Arnavut asıllı Türk Elyesa Bazna (İlyas Bezna) geçmişte Fransız ordusunda görev yapmış ve bu sırada hırsızlık suçundan hüküm giymişti. Buna rağmen özellikle Fransızca bilmesi nedeniyle ilerleyen yıllarda çeşitli büyükelçiliklerde koruma ve şoförlük gibi çeşitli görevlerde iş bulabilmişti. İkinci Dünya Savaşı öncesinde Alman Büyükelçiliği’nde savaş sırasında ise Yugoslavya Krallığı Büyükelçiliği’nde çalıştıktan sonra, 1943 yılında İngiliz Büyükelçiliğinde önce şoför olarak, sonrasında ise Büyükelçi Sir Hughe Knatchbull-Hugessen’in uşağı olarak çalışmaya başladı. Bu görevi sırasında da Büyükelçinin özel belgelerine erişim sağlayabildi ve 1943 Aralık ayından itibaren Almanlara bilgi vermeye başladı.

1943 Ağustos ayında Quebec’te toplanan konferansta İngiltere ve ABD, Türkiye’nin savaşa girmesinin bu aşamada erken olduğu konusunda anlaşmışlardı fakat konferans sonrasında Türkiye’den Almanya’ya olan krom sevkiyatının durdurulmasını istediler. Türkiye ekonomik olarak krom ticaretinin kritik önemde olduğunu ileri sürerek bu talebi reddetti.

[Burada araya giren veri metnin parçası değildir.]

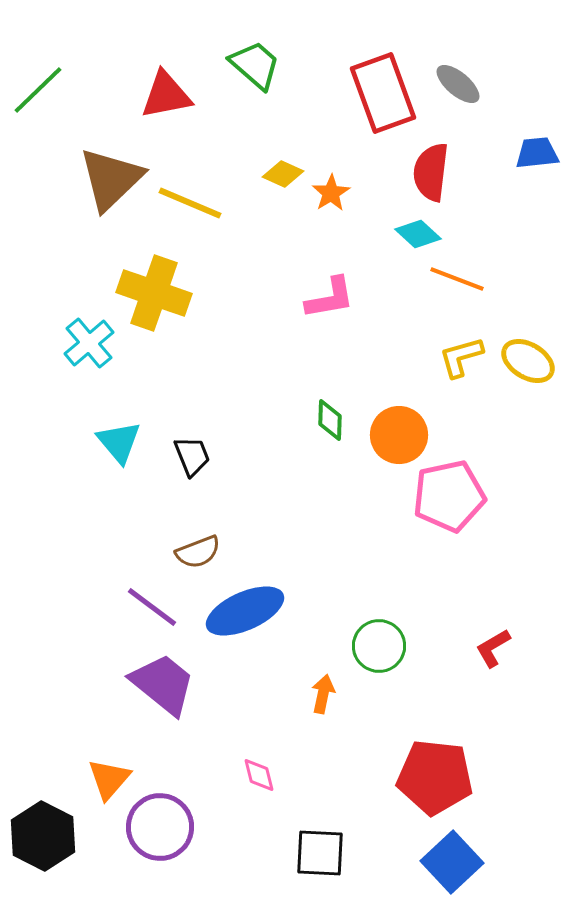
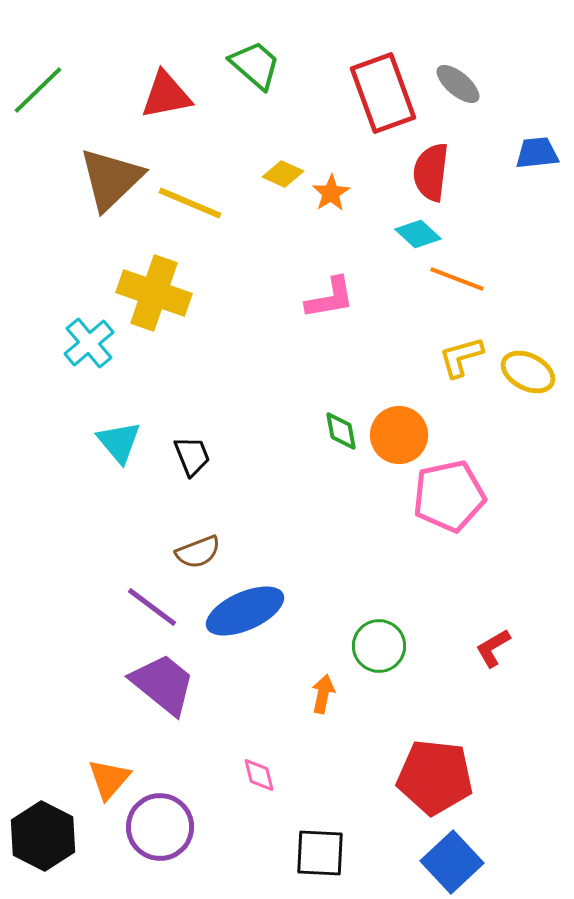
yellow ellipse: moved 11 px down; rotated 4 degrees counterclockwise
green diamond: moved 11 px right, 11 px down; rotated 12 degrees counterclockwise
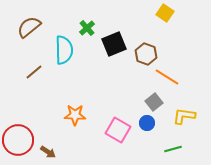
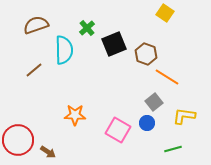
brown semicircle: moved 7 px right, 2 px up; rotated 20 degrees clockwise
brown line: moved 2 px up
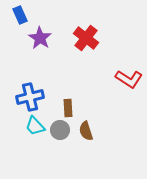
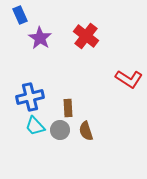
red cross: moved 2 px up
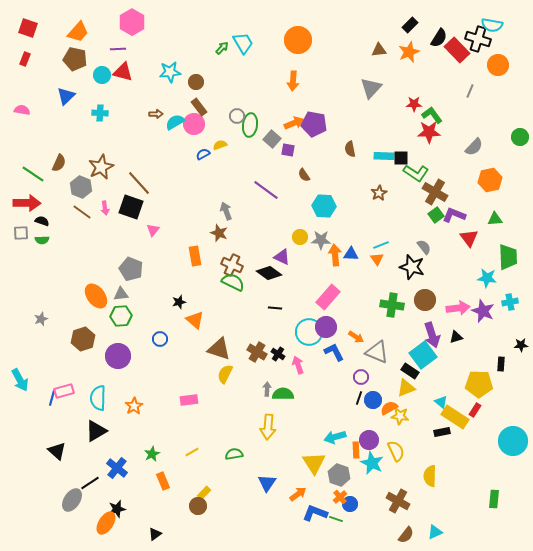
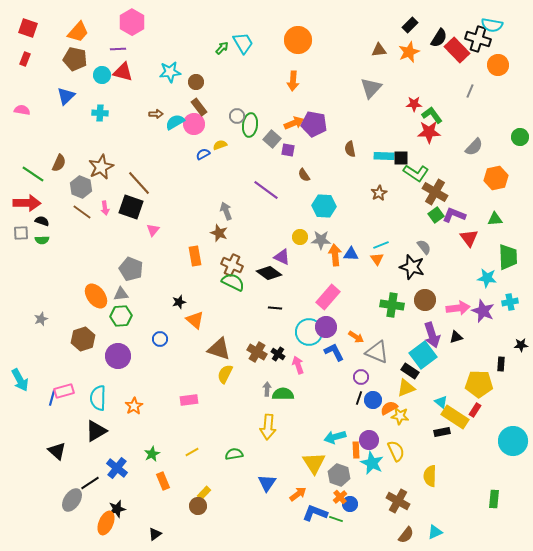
orange hexagon at (490, 180): moved 6 px right, 2 px up
orange ellipse at (106, 523): rotated 10 degrees counterclockwise
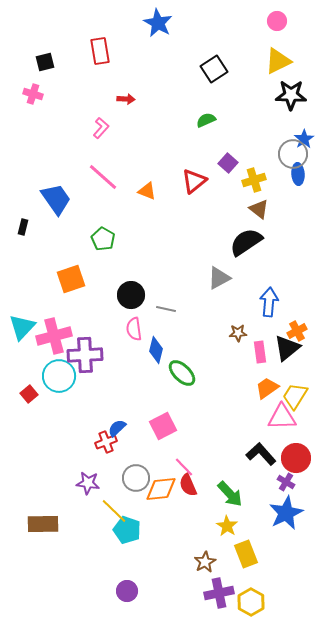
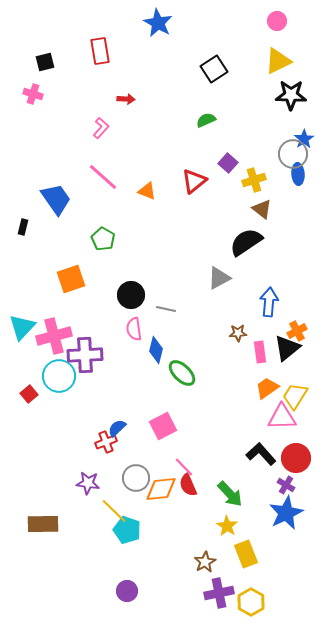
brown triangle at (259, 209): moved 3 px right
purple cross at (286, 482): moved 3 px down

Ekim ayının sonunda müttefikler bu sefer Moskova’da buluştular. Rus Dışişleri Bakanı Molotov bu toplantıda, Türkiye’nin savaşa muhakkak katılması gerektiğini ve bu sebeple gerekiyorsa zorlanması gerektiğini ısrarla belirtti. Ancak İngiltere ve ABD, Avrupa’da açılacak ikinci cephenin hazırlıkları nedeniyle Türkiye’nin askeri ihtiyaçlarını karşılayamayacaklarını, fakat bunun yerine Türkiye’den boğazlardan geçiş hakkı ve hava üslerinin kullanılmasının istenmesi yönünde talepkâr olunabileceğini Ruslara kabul ettirdiler.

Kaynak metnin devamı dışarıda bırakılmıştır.